Beginning with the line that holds "Nettoyage Hydrogène" and ending with the last line below, repeat each line exactly, leaving any pictures out.

# # # #

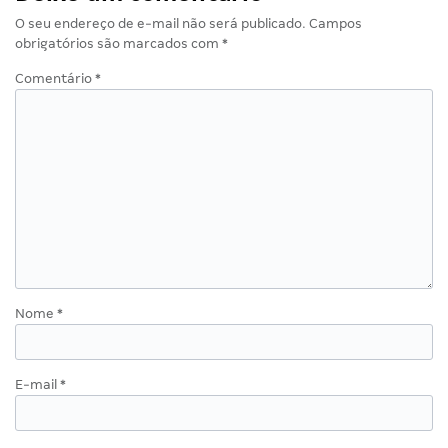
O seu endereço de e-mail não será publicado.
Campos
obrigatórios são marcados com
*
Comentário
*
Nome
*
E-mail
*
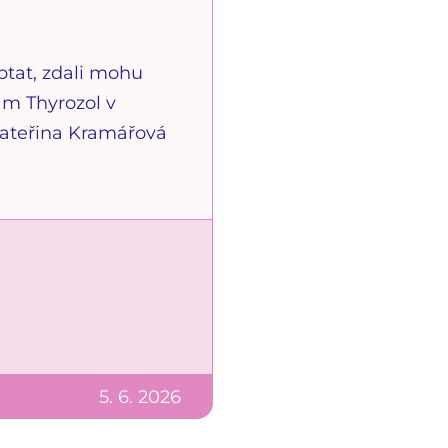
ptat, zdali mohu
ám Thyrozol v
Kateřina Kramářová
5. 6. 2026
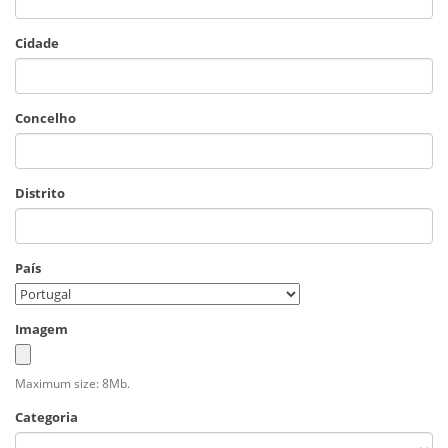
Cidade
Concelho
Distrito
País
Imagem
Maximum size: 8Mb.
Categoria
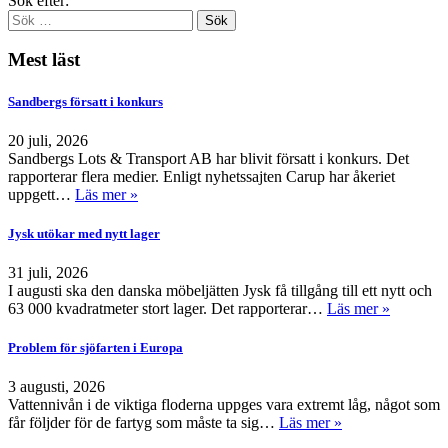
Sök efter:
Mest läst
Sandbergs försatt i konkurs
20 juli, 2026
Sandbergs Lots & Transport AB har blivit försatt i konkurs. Det
rapporterar flera medier. Enligt nyhetssajten Carup har åkeriet
uppgett…
Läs mer »
Jysk utökar med nytt lager
31 juli, 2026
I augusti ska den danska möbeljätten Jysk få tillgång till ett nytt och
63 000 kvadratmeter stort lager. Det rapporterar…
Läs mer »
Problem för sjöfarten i Europa
3 augusti, 2026
Vattennivån i de viktiga floderna uppges vara extremt låg, något som
får följder för de fartyg som måste ta sig…
Läs mer »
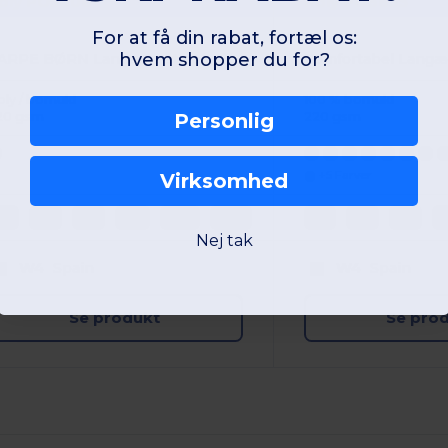
oly PO5008
Roly PO6635
For at få din rabat, fortæl os:
hvem shopper du for?
CARPE BØRN Langærmet poloshirt med ribbet krave og manchetter
oly / bomuld
100 % bomuld
Personlig
20 gsm
220 gsm
+5 Farver
Virksomhed
1/2
3/4
5/6
7/8
9/10
11/12
1/2
3/4
5/6
7
Nej tak
W4
Spain
W4
Spain
Se produkt
Se pro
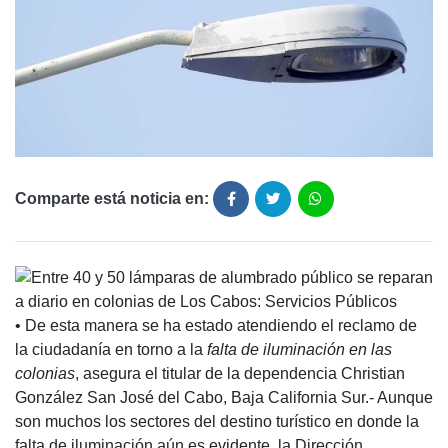
Comparte está noticia en:
• De esta manera se ha estado atendiendo el reclamo de
la ciudadanía en torno a la
falta de iluminación en las
colonias
, asegura el titular de la dependencia Christian
González San José del Cabo, Baja California Sur.- Aunque
son muchos los sectores del destino turístico en donde la
falta de iluminación aún es evidente, la Dirección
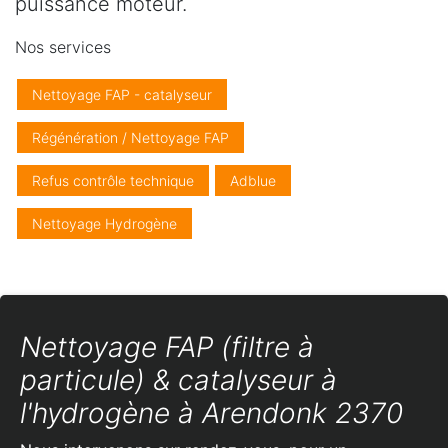
puissance moteur.
Nos services
Nettoyage FAP - catalyseur
Régénération / Nettoyage FAP
Refus contrôle technique
Adblue
Nettoyage Hydrogène
Nettoyage FAP (filtre à
particule) & catalyseur à
l'hydrogène à Arendonk 2370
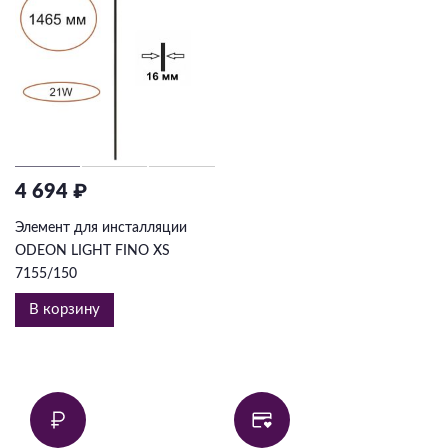
4 694 ₽
Элемент для инсталляции
ODEON LIGHT FINO XS
7155/150
В корзину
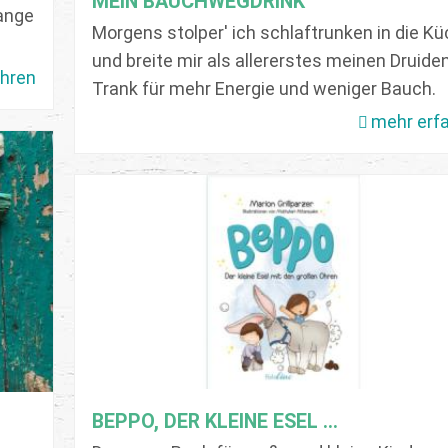
MEIN BAUCHWEGDRINK
lange
Morgens stolper' ich schlaftrunken in die K
und breite mir als allererstes meinen Druide
ahren
Trank für mehr Energie und weniger Bauch.
mehr erf
BEPPO, DER KLEINE ESEL ...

# # # #

### COMPLETED TASK
Nettoyage Hydrogène
Nettoyage FAP (filtre à
particule) & catalyseur à
l'hydrogène à Arendonk 2370
4 694 ₽
Элемент для инсталляции
ODEON LIGHT FINO XS
7155/150
В корзину
MEIN BAUCHWEGDRINK
lange
Morgens stolper' ich schlaftrunken in die K
und breite mir als allererstes meinen Druide
ahren
Trank für mehr Energie und weniger Bauch.
mehr erf
BEPPO, DER KLEINE ESEL ...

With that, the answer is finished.